The Orange County Register wrote “the economic recovery that began in 2009 is the weakest during the post-World War II era…Real per-capita growth in disposable income since the so-called Great Recession ended in 2009 is not even a third of what it was during the previous four economic expansions. And job creation during the Obama recovery is worse than during all but one postwar recovery.”
The rate of new business creation has plummeted. An article by Jim Clifton, Chairman and CEO of Gallup reported as follows: “The U.S. Census Bureau reports that the total number of new business startups and business closures per year — the birth and death rates of American companies — have crossed for the first time since the measurement began.” His article included the following chart that shows the drop in formation of new businesses.
The government pays people to NOT work, and the ways it does that and the dollars spent doing it grow and grow. The US now has the highest business tax rates in the world; and government regulation has grown out of hand. Voters are worried. Exit polling in the New Hampshire primary showed that 79% of Democrats were either ‘somewhat’ or ‘very’ worried about the economy; for Republicans it was 93%.
The two main tools of economic management are monetary and fiscal policy. President Obama has used both tools to try and stimulate the economy. On the fiscal side there was a $787 billion stimulus spending package (remember ‘shovel ready’?) passed early in 2009. On the monetary side the Obama administration used bond-buying programs (remember QE1, QE2 and QE3?) to push $3.7 trillion of cash into the market, and has held interest rates down – the current Federal funds rate is one half per cent.
The administration also had the benefit of lower energy prices. A story in the New York Times had experts predicting a boost of a half percent of economic growth and $70 billion in annual consumer spending. All with very little result. The administration has painted itself into a corner. There is nowhere left to go with stimulus. The tank is dry.
Cut Taxes and Deregulate
The economy needs tax and regulatory reform. Calls for tax reform come from both of the major parties. The US has the highest corporate tax rate in the industrialized world. There is also a problem with regulation strangling businesses.
The World Bank ranks business climate across countries using different indices. One of these is “ease of starting a business”, a factor largely driven by regulation. The index includes 189 countries — they apparently left out four of the 193 member states in the UN. The US ranks 49th on ‘ease of starting a business’ behind Burundi, Afghanistan, and the Ukraine.
The Competitive Enterprise Institute does an annual survey of Federal regulations and found the following: “Federal regulation and intervention cost American consumers and businesses an estimated $1.88 trillion in 2014 in lost economic productivity and higher prices…In 2014, agencies issued 16 new regulations for every law—that’s 3,554 new regulations compared to 224 new laws.”
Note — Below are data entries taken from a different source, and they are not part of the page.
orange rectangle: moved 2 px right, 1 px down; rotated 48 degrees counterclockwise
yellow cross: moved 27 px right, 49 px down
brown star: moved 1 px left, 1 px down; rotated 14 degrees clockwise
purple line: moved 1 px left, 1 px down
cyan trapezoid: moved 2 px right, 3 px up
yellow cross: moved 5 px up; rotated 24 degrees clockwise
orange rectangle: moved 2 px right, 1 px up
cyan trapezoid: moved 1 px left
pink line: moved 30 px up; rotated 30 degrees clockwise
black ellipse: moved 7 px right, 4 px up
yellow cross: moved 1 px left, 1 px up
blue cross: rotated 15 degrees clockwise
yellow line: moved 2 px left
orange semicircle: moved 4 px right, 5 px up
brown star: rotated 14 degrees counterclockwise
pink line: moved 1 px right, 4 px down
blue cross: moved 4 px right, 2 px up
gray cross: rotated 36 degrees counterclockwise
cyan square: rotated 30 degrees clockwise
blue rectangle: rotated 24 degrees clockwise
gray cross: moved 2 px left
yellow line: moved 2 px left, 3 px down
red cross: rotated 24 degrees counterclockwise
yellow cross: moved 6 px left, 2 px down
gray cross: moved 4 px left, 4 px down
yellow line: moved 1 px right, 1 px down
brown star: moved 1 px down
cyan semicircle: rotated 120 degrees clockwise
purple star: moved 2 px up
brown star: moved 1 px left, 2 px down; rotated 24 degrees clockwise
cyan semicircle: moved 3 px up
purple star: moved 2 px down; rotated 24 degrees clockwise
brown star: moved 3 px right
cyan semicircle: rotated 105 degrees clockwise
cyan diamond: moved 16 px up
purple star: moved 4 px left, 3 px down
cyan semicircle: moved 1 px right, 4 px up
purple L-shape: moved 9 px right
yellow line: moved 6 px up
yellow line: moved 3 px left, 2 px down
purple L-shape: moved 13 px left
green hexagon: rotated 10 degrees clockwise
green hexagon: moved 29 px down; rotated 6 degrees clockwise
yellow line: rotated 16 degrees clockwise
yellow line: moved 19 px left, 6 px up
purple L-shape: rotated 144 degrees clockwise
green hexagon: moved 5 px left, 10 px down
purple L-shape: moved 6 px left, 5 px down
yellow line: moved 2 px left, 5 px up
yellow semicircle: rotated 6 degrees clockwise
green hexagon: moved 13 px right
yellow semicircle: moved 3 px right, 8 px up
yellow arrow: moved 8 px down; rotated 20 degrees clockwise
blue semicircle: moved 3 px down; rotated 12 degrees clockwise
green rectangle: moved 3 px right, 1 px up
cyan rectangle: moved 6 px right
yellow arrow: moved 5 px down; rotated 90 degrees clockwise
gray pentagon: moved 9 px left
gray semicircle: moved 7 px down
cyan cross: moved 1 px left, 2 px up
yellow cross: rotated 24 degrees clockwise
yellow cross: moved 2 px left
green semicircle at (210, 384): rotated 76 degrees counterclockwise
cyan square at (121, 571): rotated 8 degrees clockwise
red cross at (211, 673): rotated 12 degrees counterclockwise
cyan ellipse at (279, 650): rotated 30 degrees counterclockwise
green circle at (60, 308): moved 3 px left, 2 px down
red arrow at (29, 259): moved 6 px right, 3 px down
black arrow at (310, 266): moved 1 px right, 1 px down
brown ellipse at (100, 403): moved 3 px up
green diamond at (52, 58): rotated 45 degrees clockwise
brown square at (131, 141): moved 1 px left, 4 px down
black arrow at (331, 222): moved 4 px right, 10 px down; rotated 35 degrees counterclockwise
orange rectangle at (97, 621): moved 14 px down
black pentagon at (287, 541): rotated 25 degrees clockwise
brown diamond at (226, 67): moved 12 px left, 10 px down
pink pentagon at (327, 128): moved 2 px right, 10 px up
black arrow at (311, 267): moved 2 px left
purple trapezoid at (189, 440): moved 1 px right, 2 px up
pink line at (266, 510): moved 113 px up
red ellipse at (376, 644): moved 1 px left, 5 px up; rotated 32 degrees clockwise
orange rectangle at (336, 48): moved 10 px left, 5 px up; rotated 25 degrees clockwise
Regulation is a battle of a thousand cuts. Three examples from the Wall Street Journal’s editorial pages:
- On 2/2/16, a former Labor Dept chief economist estimated the cost of one deceptively innocuous new requirement at “between $7.5 billion and $10.5 billion in the first year, and between $4.3 billion and $6.5 billion in future years”.
- In an 11/14/15 editorial a Florida economic development official estimated the cost of a new overtime requirement, for his state alone, at $1.7 billion in 2016.
- A 3/3/16 editorial called out the impact on broadband investment of the FCC’s new Internet regulations: capital expenditures by Internet service providers rose 8.7% in 2013. They rose by less than half that in 2014 as the new rules were considered. Then the rules were applied, and in 2015 capital expenditures dropped again – to a negative .4%.
He has erected a multitude of New Offices, and sent hither swarms of Officers to harrass our people, and eat out their substance.
The Declaration of Independence, 1776
The Obama administration has tried fiscal and monetary stimulus over and over. You can’t accuse the President of being a pragmatist: he has an idea, he sticks to it regardless of success or failure.
Stimulus has failed. The economic data shows it, and exit polls show that voters feel it in their gut.
Deregulation and tax reform are both overdue. Somehow, Congress needs to take hold of the Federal rule-making mechanism. They can start by repealing the Davis-Bacon Act.